I must also mention that I was almost certainly put off the whole enterprise by the extraordinarily graphic and unpleasant descriptions of Emiko's sexual torture at the hands of her oppressors. I assume that Bacigalupi chose to show those scenes in such detail in order to make her ultimate revenge both justified and a cause of celebration. But I've never really been good at stomaching scenes like that; reading them hurt in a much more visceral way for me than most other depictions of random violence.

4 comments:

Anonymous said...

Hmmm... so would the book have achieved its objective better if the character in sexual slavery had had no agency at all and just been struggled over by the other, male protagonists? Difficult...

John Ottinger III (Grasping for the Wind) said...
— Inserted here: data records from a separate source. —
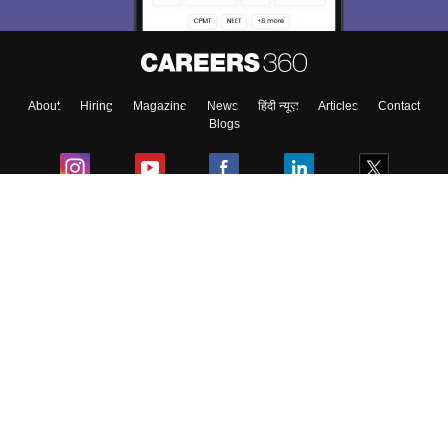
About
Hiring
Magazine
News
हिंदी न्यूज़
Articles
Contact
Blogs
Colleges
Ebooks & Sample Papers
Resources
CUET Important Updates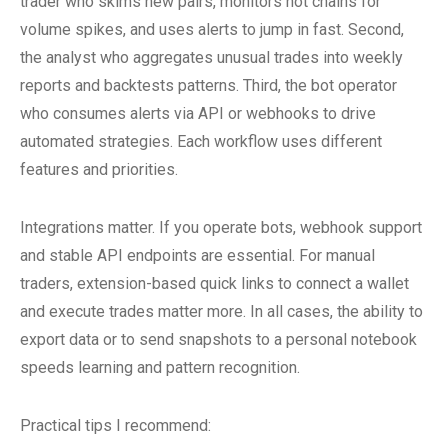
trader who skims new pairs, monitors hot chains for
volume spikes, and uses alerts to jump in fast. Second,
the analyst who aggregates unusual trades into weekly
reports and backtests patterns. Third, the bot operator
who consumes alerts via API or webhooks to drive
automated strategies. Each workflow uses different
features and priorities.
Integrations matter. If you operate bots, webhook support
and stable API endpoints are essential. For manual
traders, extension-based quick links to connect a wallet
and execute trades matter more. In all cases, the ability to
export data or to send snapshots to a personal notebook
speeds learning and pattern recognition.
Practical tips I recommend: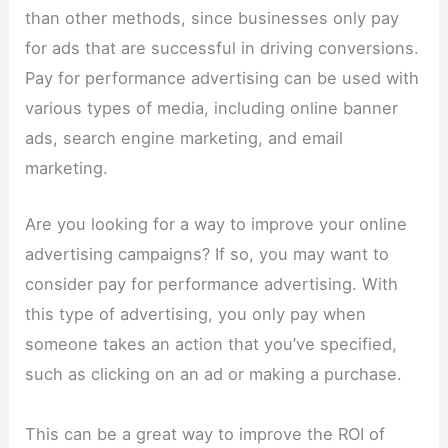
than other methods, since businesses only pay
for ads that are successful in driving conversions.
Pay for performance advertising can be used with
various types of media, including online banner
ads, search engine marketing, and email
marketing.
Are you looking for a way to improve your online
advertising campaigns? If so, you may want to
consider pay for performance advertising. With
this type of advertising, you only pay when
someone takes an action that you’ve specified,
such as clicking on an ad or making a purchase.
This can be a great way to improve the ROI of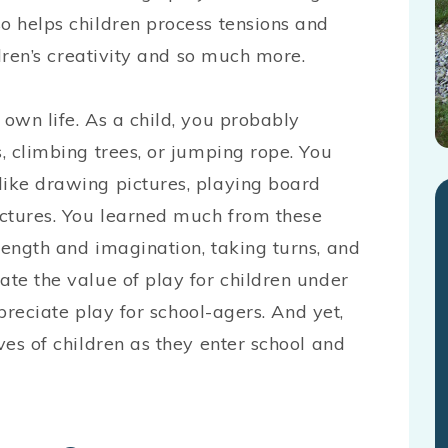
o helps children process tensions and
ildren’s creativity and so much more.
 own life. As a child, you probably
s, climbing trees, or jumping rope. You
like drawing pictures, playing board
uctures. You learned much from these
rength and imagination, taking turns, and
ate the value of play for children under
appreciate play for school-agers. And yet,
ves of children as they enter school and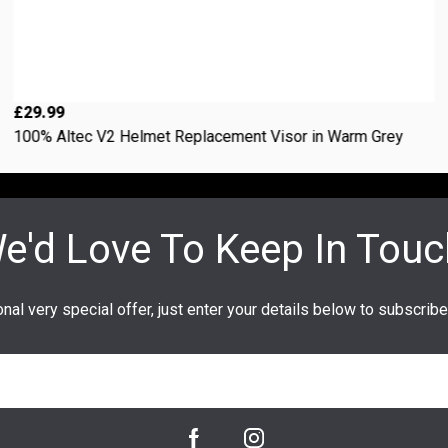
£29.99
100% Altec V2 Helmet Replacement Visor in Warm Grey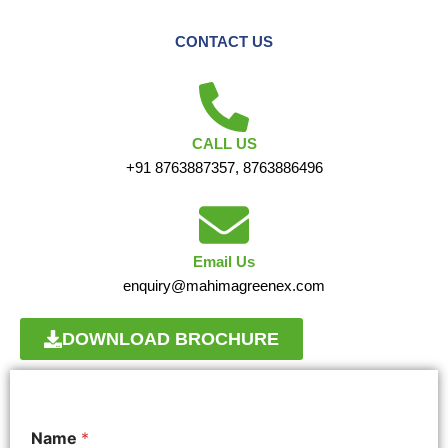
CONTACT US
CALL US
+91 8763887357, 8763886496
Email Us
enquiry@mahimagreenex.com
DOWNLOAD BROCHURE
Name
*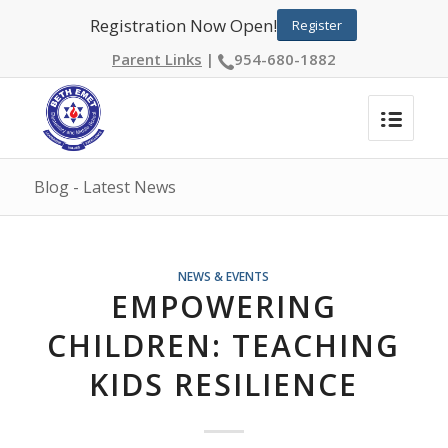
Registration Now Open!
Register
Parent Links
|
954-680-1882
Blog - Latest News
NEWS & EVENTS
EMPOWERING
CHILDREN: TEACHING
KIDS RESILIENCE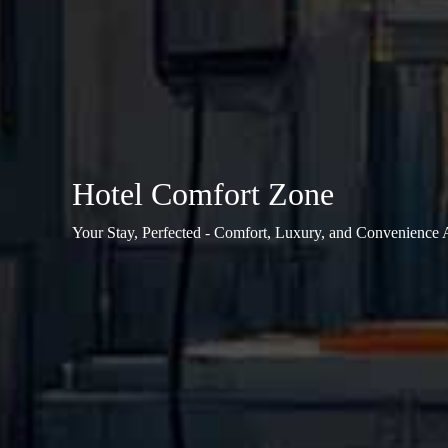
Hotel Comfort Zone
Your Stay, Perfected - Comfort, Luxury, and Convenience 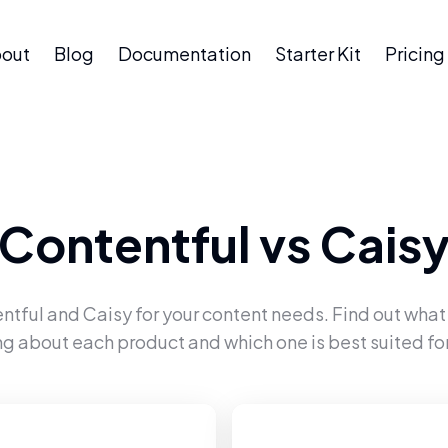
out
Blog
Documentation
Starter Kit
Pricing
Contentful
vs
Cais
ntful
and
Caisy
for your content needs. Find out what
ng about each product and which one is best suited for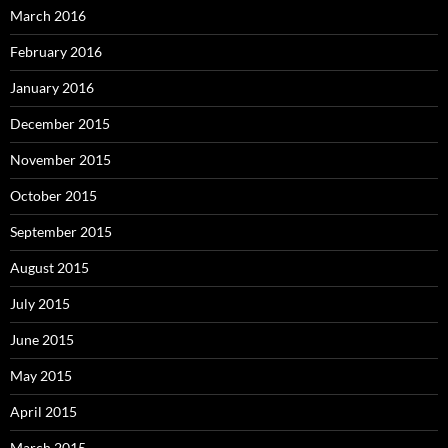
March 2016
February 2016
January 2016
December 2015
November 2015
October 2015
September 2015
August 2015
July 2015
June 2015
May 2015
April 2015
March 2015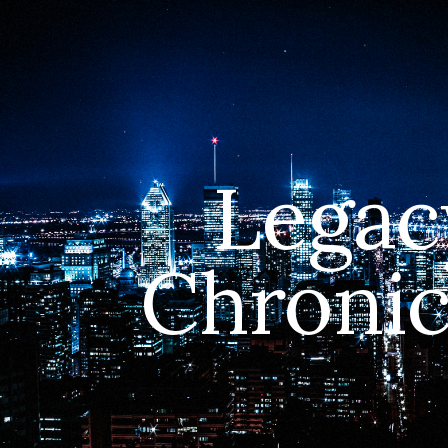
ip to main content
Skip to navigat
Legac
Chronic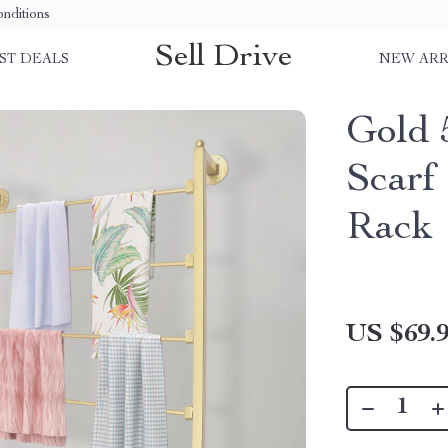
nditions
Sell Drive
ST DEALS
NEW ARR
Gold 
Scarf
Rack
US $69.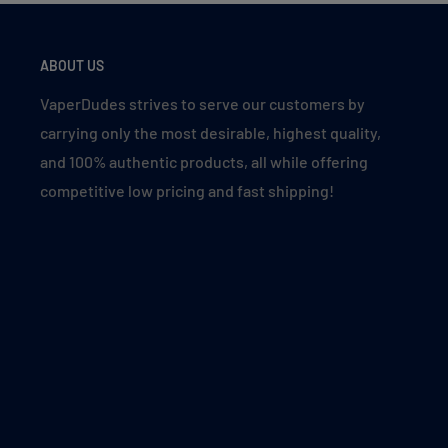
Black Strawnana (Luster)
Blue Razz Ice
ABOUT US
Blueberry P&B Cloud (Blue Cotton Candy)
VaperDudes strives to serve our customers by
Blueberry Raspberry Gami
carrying only the most desirable, highest quality,
Blueberry Raspberry Peach
and 100% authentic products, all while offering
Blueberry Watermelon
competitive low pricing and fast shipping!
Bright Red
Cherry Banana Duo Ice
Cherry Cola
Cherry Peach Lemonade
Clear
Cranberry Kiwi
Forest Mint (Luster)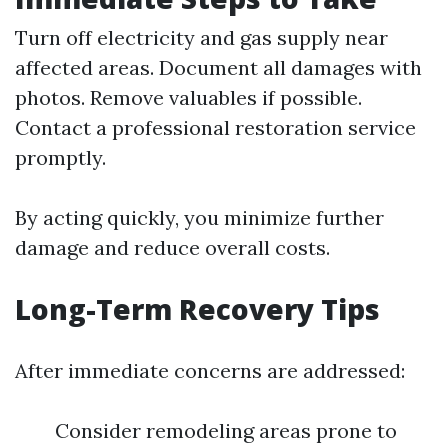
Turn off electricity and gas supply near
affected areas. Document all damages with
photos. Remove valuables if possible.
Contact a professional restoration service
promptly.
By acting quickly, you minimize further
damage and reduce overall costs.
Long-Term Recovery Tips
After immediate concerns are addressed:
Consider remodeling areas prone to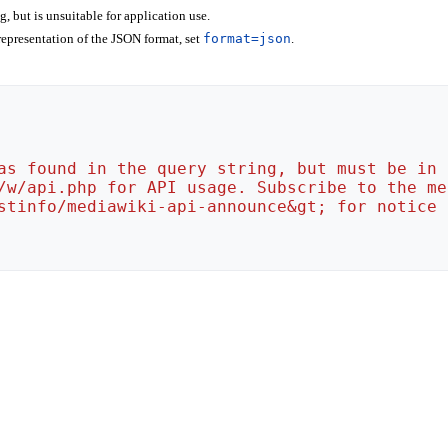
 but is unsuitable for application use.
epresentation of the JSON format, set
format=json
.
as found in the query string, but must be in 
/w/api.php for API usage. Subscribe to the me
stinfo/mediawiki-api-announce&gt; for notice 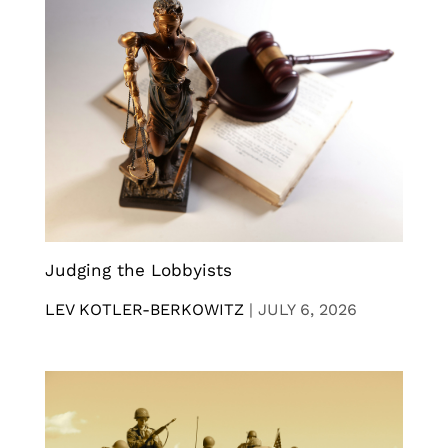
Judging the Lobbyists
LEV KOTLER-BERKOWITZ
|
JULY 6, 2026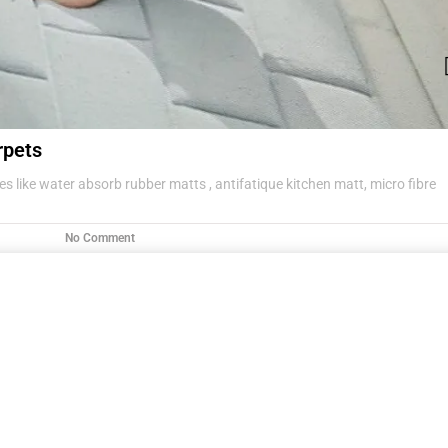
rpets
s like water absorb rubber matts , antifatique kitchen matt, micro fibre
No Comment
g items .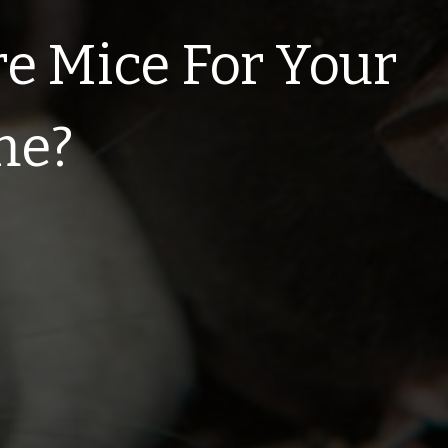
e Mice For Your
me?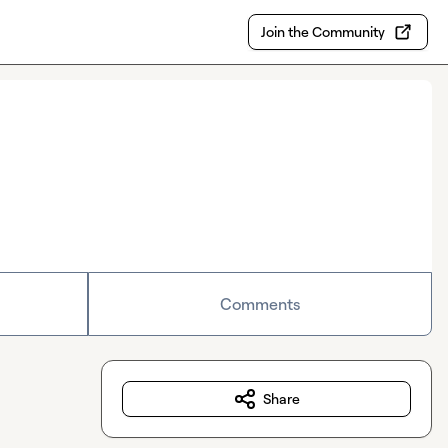
Join the Community
Comments
Share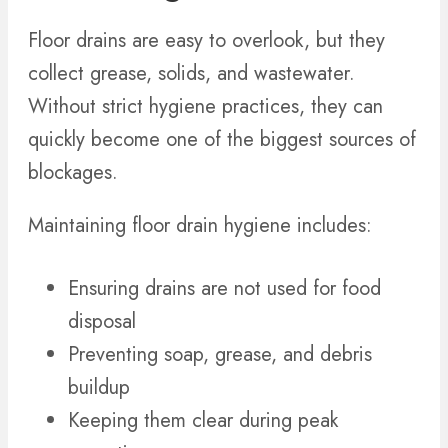
Floor drains are easy to overlook, but they
collect grease, solids, and wastewater.
Without strict hygiene practices, they can
quickly become one of the biggest sources of
blockages.
Maintaining floor drain hygiene includes:
Ensuring drains are not used for food
disposal
Preventing soap, grease, and debris
buildup
Keeping them clear during peak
Karen - thanks for such insight, I too struggled with this book, but did not but in such clear terms as you. I knew it was going to win awards as soon as I read it - as it hit certian political checkmarks, was sexually graphic, and took place in a little used setting - but didn't feel it lived up to the hype it would get for the very reasons you name.

Karen Burnham said...

Well, perhaps she could have a slightly more realistic way of freeing herself than to imagine that the Japanese will make all their genetically engineered geisha also super-ninja assassins?

Karen Burnham said...

Cross post! Thanks for your comment, John, I really appreciate it. It took me a long time to fully articulate what bothered me about this book after I'd finished it.

However, I won't deny that it's one of the most important and one of the most future-oriented books published last year. I wouldn't be too put out if it wins the Hugo along with the Nebula.